-- Listed records --

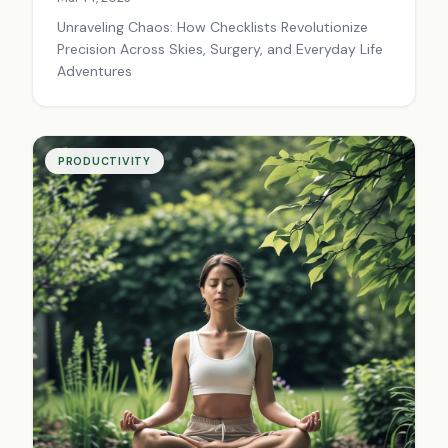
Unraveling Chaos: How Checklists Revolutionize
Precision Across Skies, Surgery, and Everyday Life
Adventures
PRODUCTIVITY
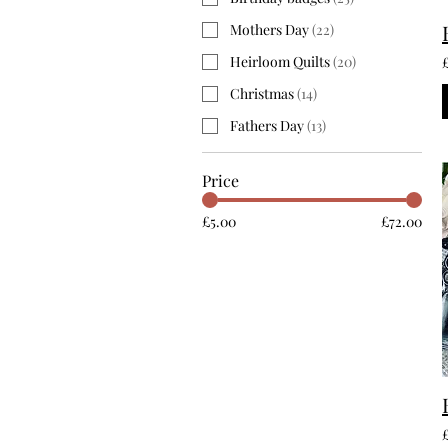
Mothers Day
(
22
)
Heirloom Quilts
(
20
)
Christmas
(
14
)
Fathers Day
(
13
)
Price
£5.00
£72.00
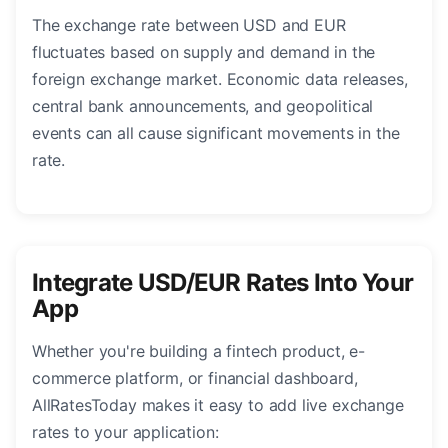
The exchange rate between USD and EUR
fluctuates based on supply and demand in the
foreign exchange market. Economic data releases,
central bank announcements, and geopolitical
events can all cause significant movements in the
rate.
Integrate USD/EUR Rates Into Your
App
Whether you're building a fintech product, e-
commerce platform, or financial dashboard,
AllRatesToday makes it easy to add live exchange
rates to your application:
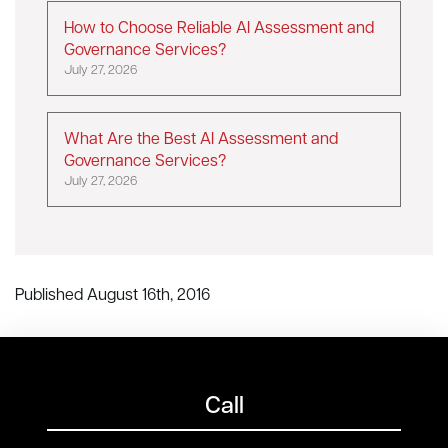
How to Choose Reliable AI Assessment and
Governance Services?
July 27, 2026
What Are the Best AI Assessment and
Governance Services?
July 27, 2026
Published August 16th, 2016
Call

---

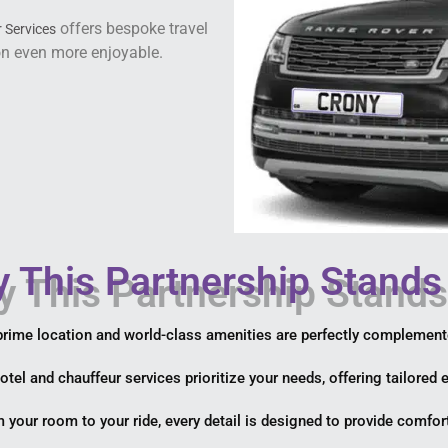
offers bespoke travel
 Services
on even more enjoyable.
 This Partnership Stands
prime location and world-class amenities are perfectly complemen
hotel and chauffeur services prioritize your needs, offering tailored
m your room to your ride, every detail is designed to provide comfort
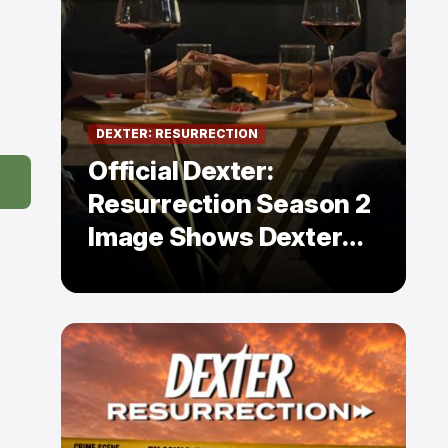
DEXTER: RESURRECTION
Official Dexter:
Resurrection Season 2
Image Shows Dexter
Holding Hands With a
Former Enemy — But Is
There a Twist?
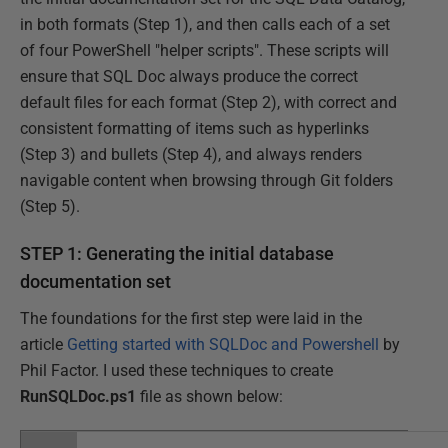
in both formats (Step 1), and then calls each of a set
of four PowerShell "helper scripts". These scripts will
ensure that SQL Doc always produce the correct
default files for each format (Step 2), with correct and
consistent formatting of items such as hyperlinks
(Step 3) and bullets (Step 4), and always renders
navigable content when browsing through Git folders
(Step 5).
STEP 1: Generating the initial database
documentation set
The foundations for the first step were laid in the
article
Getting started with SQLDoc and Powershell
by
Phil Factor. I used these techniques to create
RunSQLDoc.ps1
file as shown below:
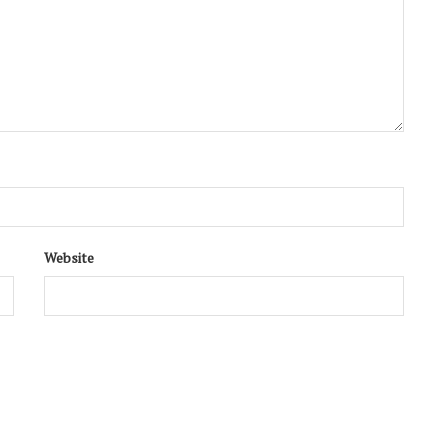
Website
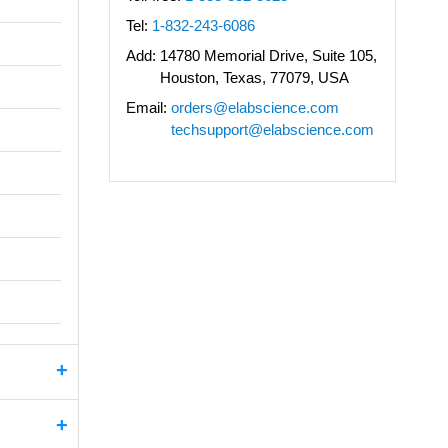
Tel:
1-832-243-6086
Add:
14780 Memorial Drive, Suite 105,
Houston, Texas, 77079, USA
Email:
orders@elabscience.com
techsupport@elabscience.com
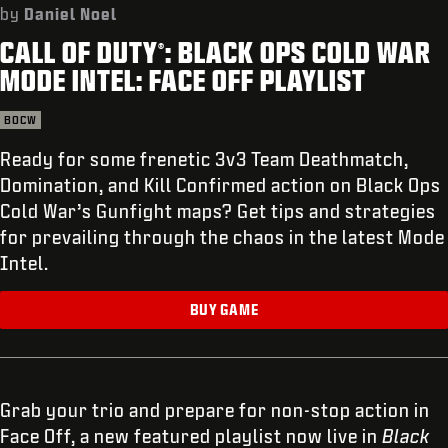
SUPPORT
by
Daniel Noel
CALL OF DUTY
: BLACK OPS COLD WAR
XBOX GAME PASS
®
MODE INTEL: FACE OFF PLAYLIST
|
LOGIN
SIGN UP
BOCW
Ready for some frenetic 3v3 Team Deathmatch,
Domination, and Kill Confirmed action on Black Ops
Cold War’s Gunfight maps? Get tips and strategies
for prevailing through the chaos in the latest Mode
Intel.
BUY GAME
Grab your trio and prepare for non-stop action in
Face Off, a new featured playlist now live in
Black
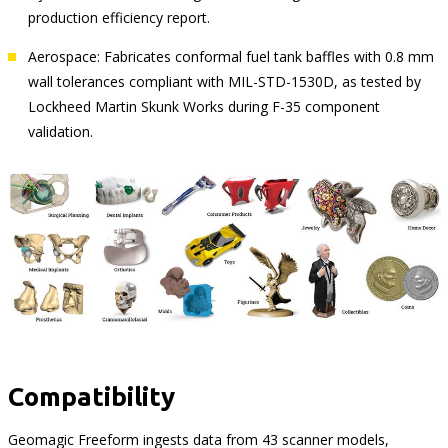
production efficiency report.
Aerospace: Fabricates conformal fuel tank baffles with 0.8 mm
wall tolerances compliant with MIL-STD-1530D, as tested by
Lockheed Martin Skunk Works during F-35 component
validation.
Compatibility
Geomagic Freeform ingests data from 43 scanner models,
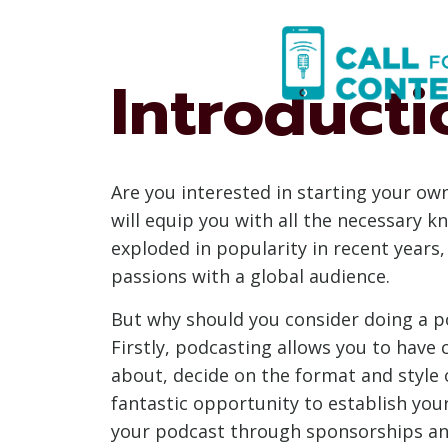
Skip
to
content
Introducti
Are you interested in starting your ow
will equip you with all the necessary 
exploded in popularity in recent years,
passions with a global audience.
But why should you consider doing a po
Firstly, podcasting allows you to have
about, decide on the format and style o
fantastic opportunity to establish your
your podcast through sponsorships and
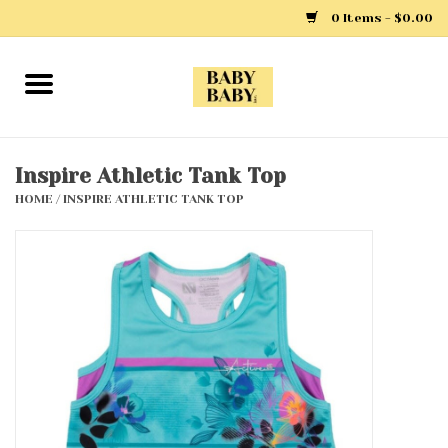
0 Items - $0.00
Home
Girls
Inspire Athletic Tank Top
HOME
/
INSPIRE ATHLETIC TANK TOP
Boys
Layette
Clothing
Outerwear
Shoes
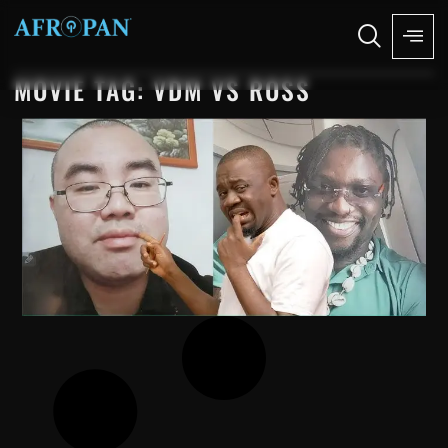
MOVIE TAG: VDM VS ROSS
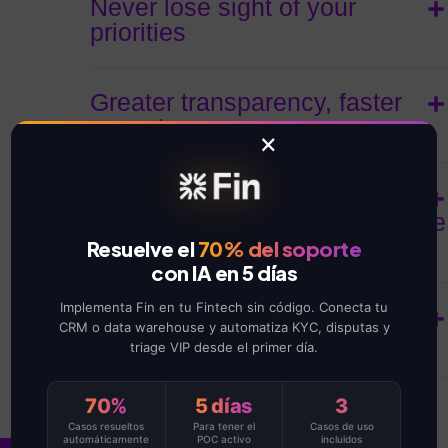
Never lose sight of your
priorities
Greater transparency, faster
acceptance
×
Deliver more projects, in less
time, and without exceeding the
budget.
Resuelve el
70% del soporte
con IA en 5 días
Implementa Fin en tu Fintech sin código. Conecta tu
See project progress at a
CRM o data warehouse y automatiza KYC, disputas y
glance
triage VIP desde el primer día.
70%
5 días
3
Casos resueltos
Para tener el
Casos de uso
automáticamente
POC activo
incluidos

---

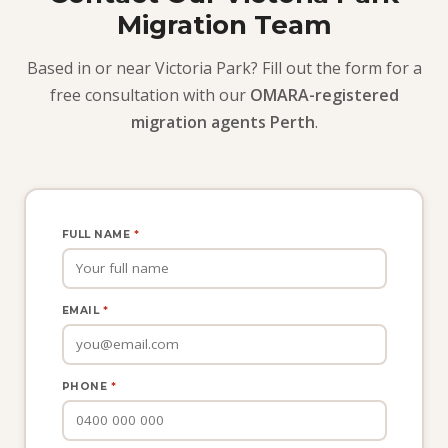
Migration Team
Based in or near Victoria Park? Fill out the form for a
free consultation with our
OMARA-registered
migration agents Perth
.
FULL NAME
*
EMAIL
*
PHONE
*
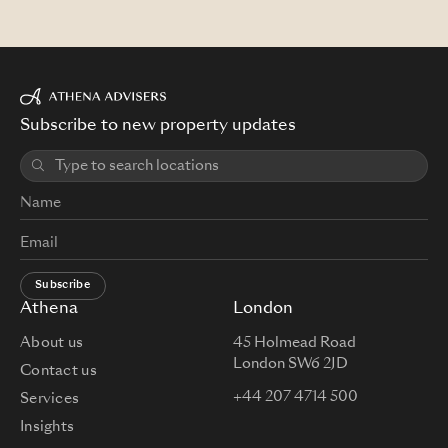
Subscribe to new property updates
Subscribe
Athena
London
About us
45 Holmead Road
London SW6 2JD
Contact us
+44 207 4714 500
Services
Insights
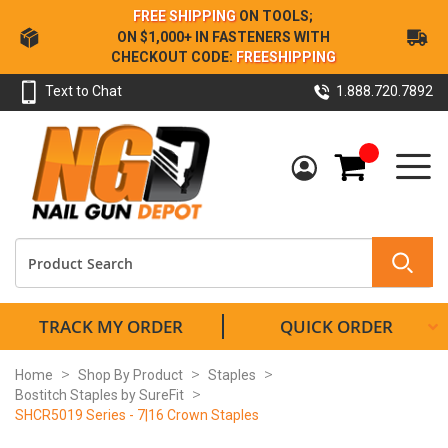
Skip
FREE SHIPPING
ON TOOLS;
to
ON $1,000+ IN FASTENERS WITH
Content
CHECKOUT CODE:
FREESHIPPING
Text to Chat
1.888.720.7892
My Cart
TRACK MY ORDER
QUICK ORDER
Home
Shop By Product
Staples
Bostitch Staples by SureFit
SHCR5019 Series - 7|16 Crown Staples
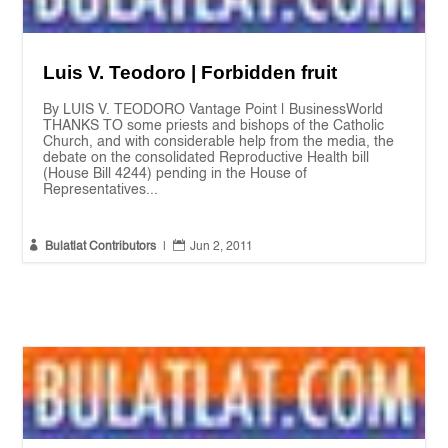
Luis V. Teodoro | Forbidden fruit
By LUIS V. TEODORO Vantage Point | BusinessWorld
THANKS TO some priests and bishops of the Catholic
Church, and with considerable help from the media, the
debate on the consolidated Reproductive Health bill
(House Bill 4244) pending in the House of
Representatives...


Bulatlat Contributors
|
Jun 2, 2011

-- Action item --
Check each line of the entries for the string "some". Copy the lines that have it.

-- Response for this exercise --
Ready for some frenetic 3v3 Team Deathmatch,
THANKS TO some priests and bishops of the Catholic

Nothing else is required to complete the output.